The algorithms at the moment do not dictate sentences in any rule of law. But they do help judges in various countries make decisions. The best known system of this type is Compas, widely used in the United States, which informs togades of the probabilities of recidivism of prisoners at the time of granting them parole and prison permits or benefits. Now, an analysis of the MIT Technology Review has concluded that this tool discriminates against certain minorities, specifically blacks. The report agrees on this point with previous studies, but also points to another disturbing conclusion: that it is practically impossible to correct the biases of the system.
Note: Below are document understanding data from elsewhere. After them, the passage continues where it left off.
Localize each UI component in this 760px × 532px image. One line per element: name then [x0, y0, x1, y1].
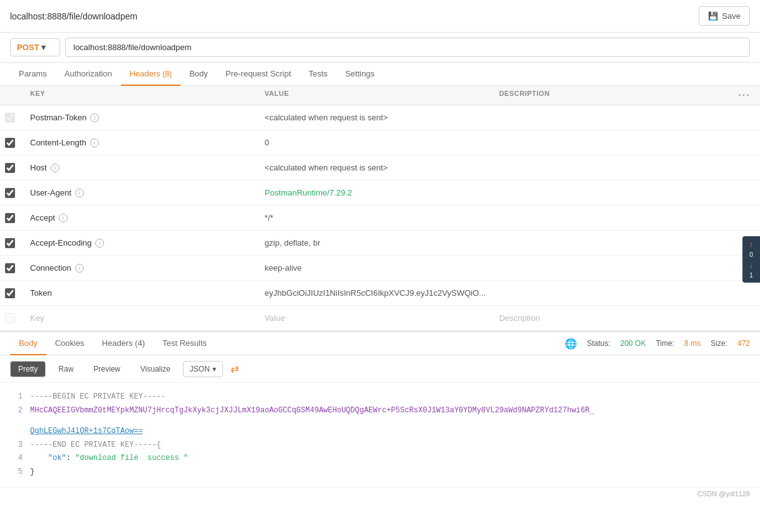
tab-prerequest[interactable]: Pre-request Script [217, 63, 300, 86]
table-row: Accept i */* [0, 206, 760, 231]
time-value: 8 ms [684, 339, 700, 348]
status-label: Status: [587, 339, 610, 348]
scroll-up-icon[interactable]: ↑ [749, 240, 754, 249]
row-value: eyJhbGciOiJIUzI1NiIsInR5cCI6IkpXVCJ9.eyJ… [264, 288, 489, 298]
save-icon: 💾 [708, 11, 718, 21]
table-row: Host i <calculated when request is sent> [0, 155, 760, 180]
tab-params[interactable]: Params [10, 63, 56, 86]
dots-menu-icon[interactable]: ··· [738, 90, 750, 101]
info-icon[interactable]: i [90, 113, 99, 122]
row-key: Postman-Token [30, 113, 86, 122]
response-tab-body[interactable]: Body [10, 332, 46, 355]
row-checkbox[interactable] [5, 213, 15, 223]
row-checkbox[interactable] [5, 163, 15, 173]
row-value: */* [264, 213, 273, 222]
top-bar-url: localhost:8888/file/downloadpem [10, 11, 137, 21]
new-value-input[interactable] [264, 313, 489, 323]
response-meta: 🌐 Status: 200 OK Time: 8 ms Size: 472 [565, 333, 750, 355]
row-value: 0 [264, 138, 269, 147]
row-value: <calculated when request is sent> [264, 163, 388, 172]
info-icon[interactable]: i [75, 189, 84, 197]
visualize-button[interactable]: Visualize [133, 362, 178, 377]
row-checkbox[interactable] [5, 138, 15, 148]
info-icon[interactable]: i [95, 239, 104, 248]
tab-tests[interactable]: Tests [300, 63, 336, 86]
row-checkbox[interactable] [5, 113, 15, 123]
row-checkbox[interactable] [5, 288, 15, 298]
table-row: Postman-Token i <calculated when request… [0, 105, 760, 130]
table-row: Accept-Encoding i gzip, deflate, br [0, 231, 760, 256]
new-header-row [0, 306, 760, 331]
row-checkbox[interactable] [5, 188, 15, 198]
scroll-down-icon[interactable]: ↓ [749, 261, 754, 269]
row-key: Accept [30, 213, 55, 222]
scroll-down-count: 1 [749, 272, 753, 279]
raw-button[interactable]: Raw [51, 362, 81, 377]
info-icon[interactable]: i [90, 138, 99, 147]
headers-badge: (8) [162, 70, 172, 78]
response-tab-headers[interactable]: Headers (4) [93, 332, 154, 355]
code-line-4: 4 "ok": "download file success " [10, 452, 750, 466]
top-bar: localhost:8888/file/downloadpem 💾 Save [0, 0, 760, 33]
code-line-3: 3 -----END EC PRIVATE KEY-----{ [10, 439, 750, 452]
tabs-bar: Params Authorization Headers (8) Body Pr… [0, 63, 760, 86]
tab-headers[interactable]: Headers (8) [121, 63, 180, 86]
info-icon[interactable]: i [51, 164, 60, 172]
json-format-selector[interactable]: JSON ▾ [183, 361, 223, 377]
row-checkbox[interactable] [5, 263, 15, 273]
table-row: Token eyJhbGciOiJIUzI1NiIsInR5cCI6IkpXVC… [0, 281, 760, 306]
table-row: Connection i keep-alive [0, 256, 760, 281]
main-content: KEY VALUE DESCRIPTION ··· Postman-Token … [0, 86, 760, 331]
row-key: Accept-Encoding [30, 238, 91, 248]
tab-body[interactable]: Body [180, 63, 217, 86]
info-icon[interactable]: i [59, 214, 68, 222]
url-input[interactable] [65, 38, 750, 57]
bottom-section: Body Cookies Headers (4) Test Results 🌐 … [0, 331, 760, 500]
code-line-5: 5 } [10, 466, 750, 479]
code-line-2: 2 MHcCAQEEIGVbmmZ0tMEYpkMZNU7jHrcqTgJkXy… [10, 404, 750, 439]
new-desc-input[interactable] [499, 313, 724, 323]
response-tab-tests[interactable]: Test Results [154, 332, 216, 355]
new-key-input[interactable] [30, 313, 254, 323]
row-value: keep-alive [264, 263, 301, 273]
row-key: Content-Length [30, 138, 86, 147]
response-tab-cookies[interactable]: Cookies [46, 332, 93, 355]
col-desc-header: DESCRIPTION [494, 90, 729, 101]
row-key: User-Agent [30, 188, 71, 197]
row-value: gzip, deflate, br [264, 238, 320, 248]
scroll-up-count: 0 [749, 251, 753, 258]
size-label: Size: [711, 339, 727, 348]
method-selector[interactable]: POST ▾ [10, 38, 60, 56]
tab-authorization[interactable]: Authorization [56, 63, 121, 86]
headers-table-wrapper: Postman-Token i <calculated when request… [0, 105, 760, 331]
code-line-1: 1 -----BEGIN EC PRIVATE KEY----- [10, 390, 750, 404]
row-key: Host [30, 163, 47, 172]
save-button[interactable]: 💾 Save [699, 6, 750, 26]
wrap-button[interactable]: ⇄ [228, 360, 241, 377]
row-value: PostmanRuntime/7.29.2 [264, 188, 351, 197]
preview-button[interactable]: Preview [86, 362, 128, 377]
col-value-header: VALUE [259, 90, 494, 101]
footer-credit: CSDN @ydl1128 [0, 487, 760, 500]
time-label: Time: [656, 339, 675, 348]
row-checkbox[interactable] [5, 238, 15, 248]
table-row: Content-Length i 0 [0, 130, 760, 155]
new-row-checkbox[interactable] [5, 313, 15, 323]
chevron-down-icon: ▾ [212, 365, 216, 373]
pretty-button[interactable]: Pretty [10, 361, 46, 377]
info-icon[interactable]: i [75, 264, 84, 273]
col-menu-header: ··· [729, 90, 760, 101]
tab-settings[interactable]: Settings [336, 63, 383, 86]
response-tabs-bar: Body Cookies Headers (4) Test Results 🌐 … [0, 332, 760, 355]
scroll-indicator: ↑ 0 ↓ 1 [742, 236, 760, 283]
column-headers: KEY VALUE DESCRIPTION ··· [0, 86, 760, 105]
row-key: Token [30, 288, 52, 298]
status-value: 200 OK [620, 339, 646, 348]
response-toolbar: Pretty Raw Preview Visualize JSON ▾ ⇄ [0, 355, 760, 383]
globe-icon: 🌐 [565, 338, 577, 350]
size-value: 472 [737, 339, 750, 348]
chevron-down-icon: ▾ [41, 43, 46, 52]
code-area: 1 -----BEGIN EC PRIVATE KEY----- 2 MHcCA… [0, 383, 760, 487]
col-key-header: KEY [25, 90, 259, 101]
table-row: User-Agent i PostmanRuntime/7.29.2 [0, 180, 760, 206]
Compas, the system developed by the Northpointe company that is applied in the States of New York, California, Florida or Wisconsin, among other jurisdictions, uses machine learning (machine learning), an artificial intelligence technique that is based on perfecting the algorithm as it learns from the data it processes. The profiles of the subjects analyzed by Compas are made up of a questionnaire consisting of 137 questions, ranging from whether they have suffered family abuse or have a criminal record to whether the subject has ever skipped classes or if they feel discouraged . Some questions are filled in by the official with data from the Administration; others must be answered by the person in question. The answers are weighted according to a series of criteria and at the end there is a score of 0 to 10. If it is greater than seven, the risk of recidivism is high. A similar system operates in Catalonia, RisCanvi, although in its case it does not resort to artificial intelligence, but to statistical techniques such as multiple regression.
An investigation by ProPublica published in 2016 cast doubt on Compas. The experiment compared the risk assessments of more than 7,000 detainees in one Florida county with how often or not they actually relapsed. His conclusions were devastating: the system’s hit rate was similar regardless of whether it was applied to a white or black person, but the failures penalized blacks more, who were almost twice as likely as whites to be misclassified as potential repeat offenders.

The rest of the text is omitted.